A trader works at the New York Stock Exchange in New York, the United States, May 29, 2018. U.S. stocks closed lower on Tuesday. The Dow was down 1.58 percent to 24,361.45, and the S&P 500 was down 1.16 percent to 2,689.86, while the Nasdaq fell 0.50 percent to 7,396.59. (Xinhua/Wang Ying)
NEW YORK, May 29 (Xinhua) -- U.S. stocks closed sharply lower on Tuesday amid concerns over Italian politics and rout of bank stocks.
The Dow Jones Industrial Average was down 391.64 points, or 1.58 percent, to 24,361.45. The S&P 500 was down 31.47 points, or 1.16 percent, to 2,689.86. The Nasdaq Composite Index fell 37.26 points, or 0.50 percent, to 7,396.59.
Investors were concerned about Italian politics. With an assertive move to put a temporary end to an 85-day-long stalemate, Italian President Sergio Mattarella on Monday named economist Carlo Cottarelli as Italy's new prime minister-designate.
Cottarelli was asked to form a technical cabinet able to lead the country to snap elections -- either in late 2018 or early 2019 -- after the efforts by anti-establishment Five Star Movement (M5S) and rightwing League to form a government failed on Sunday.
Shares of large banks went down sharply, following a drop in U.S. Treasury yields.
As the risk-off attitude fueled demand for safer asset classes, the rate on the U.S. 10-year Treasury yields fell to 2.78 percent Tuesday, down from highs above 3.1 percent in recent weeks.
Large banks such as JPMorgan Chase, Morgan Stanley, and Goldman Sachs all plunged more than 3 percent at market close.
Shares of JPMorgan Chase erased 4.27 percent to close at 105.93 U.S. dollars apiece. Shares of Morgan Stanley dropped 5.75 percent to close at 49.96 dollars apiece after its co-head of wealth management division said business slowed in the past three months. Stocks of Goldman Sachs declined 3.4 percent to close at 227.03 dollars apiece.
On the economic front, the Conference Board Consumer Confidence Index increased in May, following a modest decline in April after a downward revision. The index now stands at 128.0, up from 125.6 in April.
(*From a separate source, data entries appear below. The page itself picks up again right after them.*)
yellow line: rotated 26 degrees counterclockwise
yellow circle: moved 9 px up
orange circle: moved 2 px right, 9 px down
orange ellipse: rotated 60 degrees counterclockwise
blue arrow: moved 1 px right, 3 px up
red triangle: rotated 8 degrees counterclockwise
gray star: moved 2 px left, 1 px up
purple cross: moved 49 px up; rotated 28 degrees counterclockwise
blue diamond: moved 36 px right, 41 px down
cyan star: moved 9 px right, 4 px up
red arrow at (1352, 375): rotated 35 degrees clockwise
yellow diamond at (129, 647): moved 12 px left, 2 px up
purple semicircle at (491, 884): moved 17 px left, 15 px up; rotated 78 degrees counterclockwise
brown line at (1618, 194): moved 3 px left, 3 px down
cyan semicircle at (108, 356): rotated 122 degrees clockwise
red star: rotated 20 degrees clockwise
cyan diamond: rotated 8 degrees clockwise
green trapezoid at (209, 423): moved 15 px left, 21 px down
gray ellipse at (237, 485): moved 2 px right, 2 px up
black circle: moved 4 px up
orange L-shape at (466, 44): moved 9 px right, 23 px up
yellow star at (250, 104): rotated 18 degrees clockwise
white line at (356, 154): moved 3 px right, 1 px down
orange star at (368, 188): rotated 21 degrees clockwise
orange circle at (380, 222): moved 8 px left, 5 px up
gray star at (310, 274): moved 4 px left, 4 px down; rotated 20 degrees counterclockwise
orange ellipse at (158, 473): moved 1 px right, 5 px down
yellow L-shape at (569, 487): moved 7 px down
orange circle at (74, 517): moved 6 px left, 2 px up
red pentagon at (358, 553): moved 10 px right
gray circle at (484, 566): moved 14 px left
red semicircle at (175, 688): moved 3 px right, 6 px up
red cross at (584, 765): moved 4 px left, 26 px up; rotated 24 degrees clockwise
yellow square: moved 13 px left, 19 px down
The index measures U.S. sentiment on current economic conditions and expectations for the next six months. Consumer spending accounts for about 70 percent of U.S. economic activity, drawing economists' attention to the numbers.
U.S. home prices continued their rise in March, with growth in big cities accelerating, said a report on Tuesday.
According to a report released by S&P Dow Jones Indices Tuesday, the S&P CoreLogic Case-Shiller U.S. National Home Price NSA Index reported a 6.5-percent annual gain in March, the same as the previous month.
The 10-City Composite annual increase came in at 6.5 percent, up from 6.4 percent in the previous month. The 20-City Composite posted a 6.8 percent year-over-year gain, no change from the previous month.